WHAT YOU SHOULD DO: Copy exactly the lines of the data below that run from the line holding "que precisou ser substituídos no local" through the line holding "Ранее Нюша в кожаных брюках и корсете", both ends included.

INPUT DATA:
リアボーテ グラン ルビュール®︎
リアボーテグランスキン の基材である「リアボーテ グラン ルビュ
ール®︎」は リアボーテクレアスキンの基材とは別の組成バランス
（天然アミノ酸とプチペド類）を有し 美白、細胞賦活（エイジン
* * *
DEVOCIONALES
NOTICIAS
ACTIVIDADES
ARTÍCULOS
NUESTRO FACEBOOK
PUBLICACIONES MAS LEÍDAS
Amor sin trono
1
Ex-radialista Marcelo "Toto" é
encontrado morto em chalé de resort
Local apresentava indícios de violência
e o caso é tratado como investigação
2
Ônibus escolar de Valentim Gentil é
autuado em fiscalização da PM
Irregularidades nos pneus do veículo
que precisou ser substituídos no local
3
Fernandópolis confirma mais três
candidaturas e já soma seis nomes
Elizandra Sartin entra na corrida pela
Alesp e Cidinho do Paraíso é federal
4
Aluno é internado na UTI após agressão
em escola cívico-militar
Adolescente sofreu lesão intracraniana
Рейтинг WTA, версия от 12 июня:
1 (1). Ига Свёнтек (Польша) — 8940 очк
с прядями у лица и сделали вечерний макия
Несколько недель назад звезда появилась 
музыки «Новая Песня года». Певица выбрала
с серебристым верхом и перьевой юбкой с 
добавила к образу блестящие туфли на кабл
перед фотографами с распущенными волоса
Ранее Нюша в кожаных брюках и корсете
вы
--
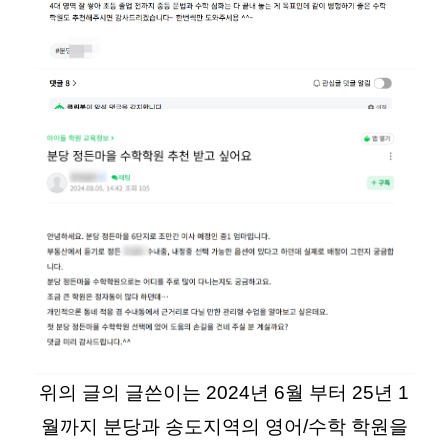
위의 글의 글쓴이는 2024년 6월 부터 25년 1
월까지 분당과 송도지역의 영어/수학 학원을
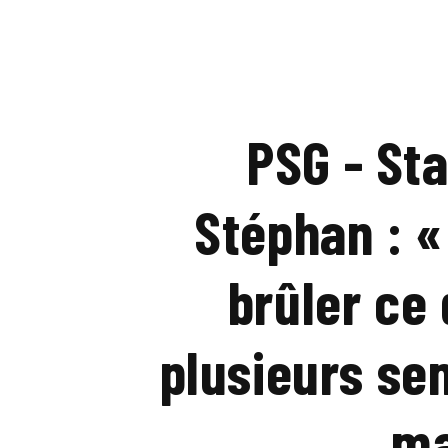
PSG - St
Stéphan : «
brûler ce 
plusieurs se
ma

COMPLETED EXERCISE:
que precisou ser substituídos no local
3
Fernandópolis confirma mais três
candidaturas e já soma seis nomes
Elizandra Sartin entra na corrida pela
Alesp e Cidinho do Paraíso é federal
4
Aluno é internado na UTI após agressão
em escola cívico-militar
Adolescente sofreu lesão intracraniana
Рейтинг WTA, версия от 12 июня:
1 (1). Ига Свёнтек (Польша) — 8940 очк
с прядями у лица и сделали вечерний макия
Несколько недель назад звезда появилась 
музыки «Новая Песня года». Певица выбрала
с серебристым верхом и перьевой юбкой с 
добавила к образу блестящие туфли на кабл
перед фотографами с распущенными волоса
Ранее Нюша в кожаных брюках и корсете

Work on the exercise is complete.